Monday, August 04, 2008

Lazy Evaluation(there be dragons and basement cats)

Lazy Evaluation and "undefined"


I am on the road to being a haskell programmer, and it still is a long way to go. Yesterday I had some nice guys from #haskell explain to me lazy evaluation.

Take a look at this code:

Prelude> let x = undefined in "hello world"
"hello world"
Prelude>

Because of Haskells lazyness, x will not be evaluated because it is not used, hence undefined will not be evaluated and no exception will occur.

The evaluation of "undefined" will result in a runtime exception:

Prelude> undefined
*** Exception: Prelude.undefined
Prelude>


Strictness


Strictness means that the result of a function is undefined, if one of the arguments, the function is applied to, is undefined.
Classical programming languages are strict. The following example in Java will demonstrate this. When the programm is run, it will throw a RuntimeException, although the variable "evilX" is never actually used, strictness requires that all
arguments of a function are evaluated before that function is applied to(called with) these values:



public class Strictness {
public static void main(String[] args) {
int evilX = 1/0;
report_result("sven", evilX);
}

private static void report_result(String name, int x) {
System.out.println("None cares about what "+name + " actually calculated...");
}

}

When executed, the output of the program is:

Exception in thread "main" java.lang.ArithmeticException: / by zero
at com.blogspot.sheyll.strictness.Strictness.main(Strictness.java:10)


A non-strict Haskell equivalent:

module StrictnessFP where

report_results name x = putStrLn $ "None cares about what " ++ name ++ " actually calculated..."

main = let evilX = 1/0 in
report_results "Sven" evilX


When executed the following output appears:

[1 of 1] Compiling StrictnessFP ( C:/Users/sheyll/workspace/StrictnessFP/src/StrictnessFP.hs, interpreted )
Ok, modules loaded: StrictnessFP.
*StrictnessFP> main
None cares about what Sven actually calculated...




Enforcing strictness


Sometimes it makes sense to enforce strictness, in order to optimize the runtime performance.
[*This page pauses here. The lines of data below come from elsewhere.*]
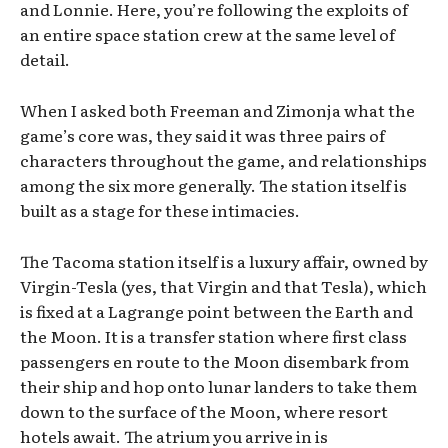
and Lonnie. Here, you’re following the exploits of
an entire space station crew at the same level of
detail.
When I asked both Freeman and Zimonja what the
game’s core was, they said it was three pairs of
characters throughout the game, and relationships
among the six more generally. The station itself is
built as a stage for these intimacies.
The Tacoma station itself is a luxury affair, owned by
Virgin-Tesla (yes, that Virgin and that Tesla), which
is fixed at a Lagrange point between the Earth and
the Moon. It is a transfer station where first class
passengers en route to the Moon disembark from
their ship and hop onto lunar landers to take them
down to the surface of the Moon, where resort
hotels await. The atrium you arrive in is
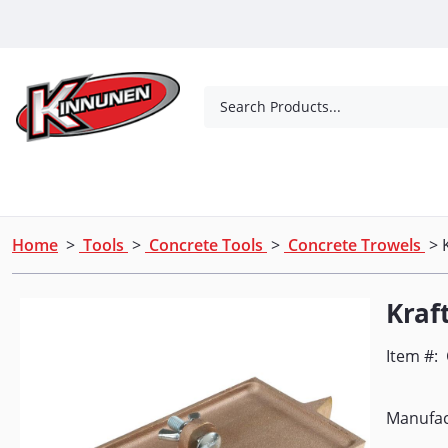
Skip to Main Content
Search Products...
Tools
Concrete Products
Outdoor Living
Home
>
Tools
>
Concrete Tools
>
Concrete Trowels
> 
Kraf
Item #:
Manufac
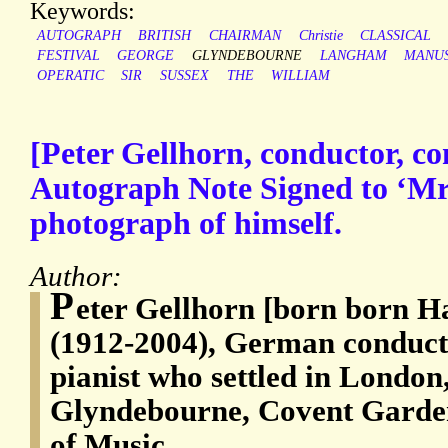
Keywords:
AUTOGRAPH
BRITISH
CHAIRMAN
Christie
CLASSICAL
FESTIVAL
GEORGE
GLYNDEBOURNE
LANGHAM
MANUS
OPERATIC
SIR
SUSSEX
THE
WILLIAM
[Peter Gellhorn, conductor, co
Autograph Note Signed to ‘Mr.
photograph of himself.
Author:
P
eter Gellhorn [born born H
(1912-2004), German conduct
pianist who settled in London
Glyndebourne, Covent Garde
of Music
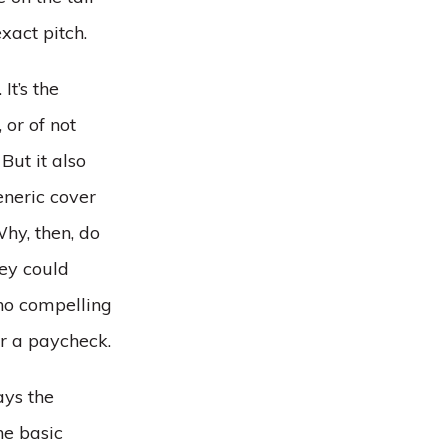
xact pitch.
It’s the
or of not
But it also
eneric cover
hy, then, do
hey could
 no compelling
or a paycheck.
ays the
he basic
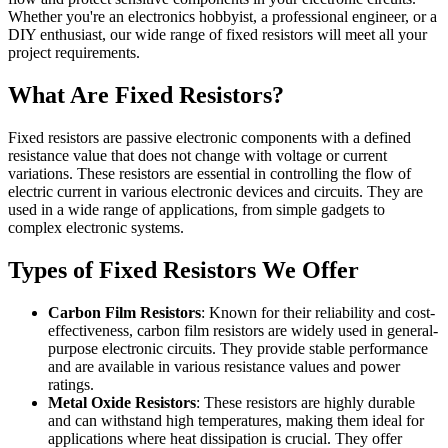
Whether you're an electronics hobbyist, a professional engineer, or a
DIY enthusiast, our wide range of fixed resistors will meet all your
project requirements.
What Are Fixed Resistors?
Fixed resistors are passive electronic components with a defined
resistance value that does not change with voltage or current
variations. These resistors are essential in controlling the flow of
electric current in various electronic devices and circuits. They are
used in a wide range of applications, from simple gadgets to
complex electronic systems.
Types of Fixed Resistors We Offer
Carbon Film Resistors
: Known for their reliability and cost-
effectiveness, carbon film resistors are widely used in general-
purpose electronic circuits. They provide stable performance
and are available in various resistance values and power
ratings.
Metal Oxide Resistors
: These resistors are highly durable
and can withstand high temperatures, making them ideal for
applications where heat dissipation is crucial. They offer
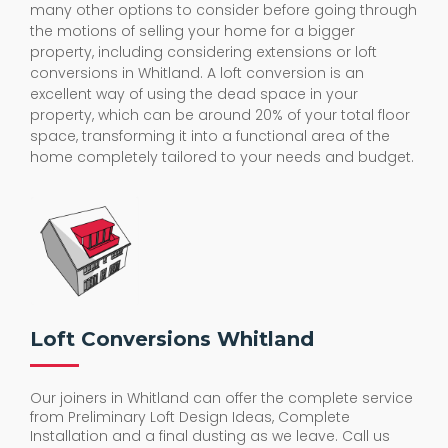
many other options to consider before going through
the motions of selling your home for a bigger
property, including considering extensions or loft
conversions in Whitland. A loft conversion is an
excellent way of using the dead space in your
property, which can be around 20% of your total floor
space, transforming it into a functional area of the
home completely tailored to your needs and budget.
Loft Conversions Whitland
Our joiners in Whitland can offer the complete service
from Preliminary Loft Design Ideas, Complete
Installation and a final dusting as we leave. Call us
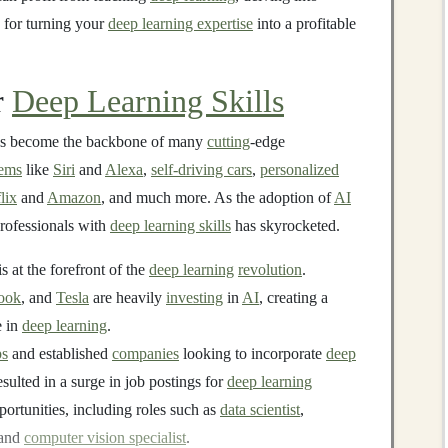
for turning your
deep learning expertise
into a profitable
r
Deep Learning Skills
as become the backbone of many
cutting
-edge
tems
like
Siri
and
Alexa
,
self-driving cars
,
personalized
lix
and
Amazon
, and much more. As the adoption of
AI
professionals with
deep learning skills
has skyrocketed.
s at the forefront of the
deep learning
revolution
.
ook
, and
Tesla
are heavily
investing
in
AI
, creating a
e in
deep learning
.
ps
and established
companies
looking to incorporate
deep
esulted in a surge in job postings for
deep learning
portunities, including roles such as
data scientist
,
 and
computer vision specialist
.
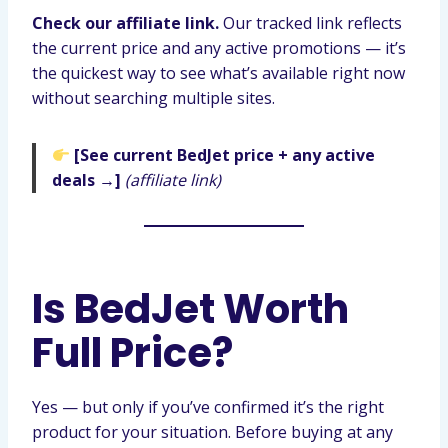
Check our affiliate link.
Our tracked link reflects
the current price and any active promotions — it’s
the quickest way to see what’s available right now
without searching multiple sites.
[See current BedJet price + any active
deals →]
(affiliate link)
Is BedJet Worth
Full Price?
Yes — but only if you’ve confirmed it’s the right
product for your situation. Before buying at any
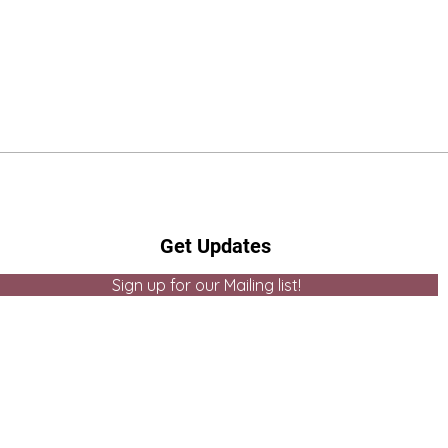
Get Updates
Sign up for our Mailing list!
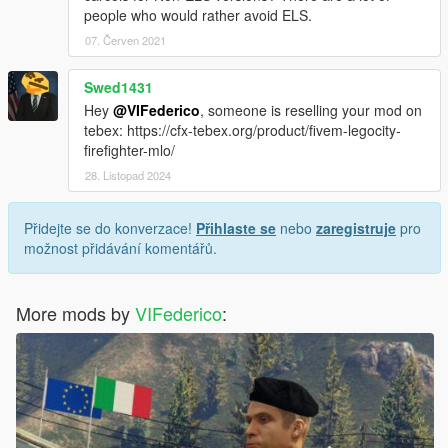
people who would rather avoid ELS.
07. Červen 2021
Swed1431
Hey
@VIFederico
, someone is reselling your mod on
tebex: https://cfx-tebex.org/product/fivem-legocity-
firefighter-mlo/
28. Listopad 2024
Přidejte se do konverzace!
Přihlaste se
nebo
zaregistruje
pro
možnost přidávání komentářů.
More mods by
VIFederico
:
Lazy evaluation means that every value is encapsulated in a thunk, a
function without paramaters, which is passed around instead of the actual value, and which is evaluated if needed. This might cause some overhead, compared to passing around the value directly.
Another point to note is that evaluation order is undetermined, values are evaluated as needed, and therefore only as consequence to the interaction with the real world aka the IO Monad.
In Haskell there is a standard operator to enforce strictness:

seq:: a -> t -> t

With the semantics:

seq a t = if a /= undefined then t else undefined

THIS CODE WILL NOT RUN because the result of comparing something with undefined is always undefined, still this illustrates the idea, that seq will check(evaluate and throw away the result) its first parameter and only return the second parameter if the first did not evaluate to undefined.
Why is this construct usefull?
In case where we have the following structure, and want to optimize the performance and/or space requirements:

complex_calculation x = seq x (... x ....)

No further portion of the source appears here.